Available data:

┏━━

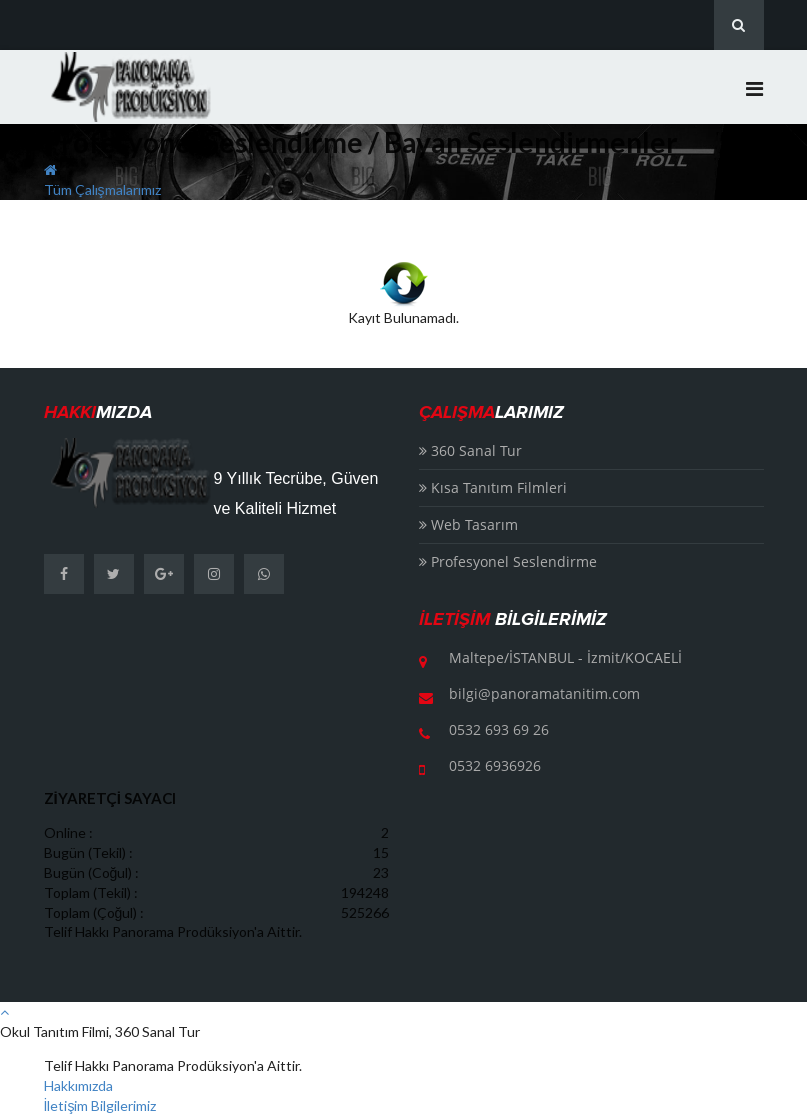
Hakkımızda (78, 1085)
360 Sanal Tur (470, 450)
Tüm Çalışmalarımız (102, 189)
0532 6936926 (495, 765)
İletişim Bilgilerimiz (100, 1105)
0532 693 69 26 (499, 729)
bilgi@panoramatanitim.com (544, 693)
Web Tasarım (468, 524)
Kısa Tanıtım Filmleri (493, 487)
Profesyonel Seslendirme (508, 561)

┗━━
┏━━

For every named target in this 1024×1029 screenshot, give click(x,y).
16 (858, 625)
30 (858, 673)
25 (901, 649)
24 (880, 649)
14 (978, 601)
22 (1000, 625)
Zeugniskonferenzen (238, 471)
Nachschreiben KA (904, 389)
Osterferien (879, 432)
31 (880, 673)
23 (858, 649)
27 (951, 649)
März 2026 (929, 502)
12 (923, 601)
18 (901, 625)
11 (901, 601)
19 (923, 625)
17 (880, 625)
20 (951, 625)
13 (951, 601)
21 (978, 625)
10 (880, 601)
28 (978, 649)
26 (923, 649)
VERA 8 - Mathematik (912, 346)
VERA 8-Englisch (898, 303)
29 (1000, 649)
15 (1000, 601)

┗━━
┏━━

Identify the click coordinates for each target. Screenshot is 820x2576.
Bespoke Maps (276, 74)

┗━━

What needs to be done: Scan the records above for the word "target". Show each line in which it appears.

Result of the exercise:
For every named target in this 1024×1029 screenshot, give click(x,y).
Identify the click coordinates for each target. Screenshot is 820x2576.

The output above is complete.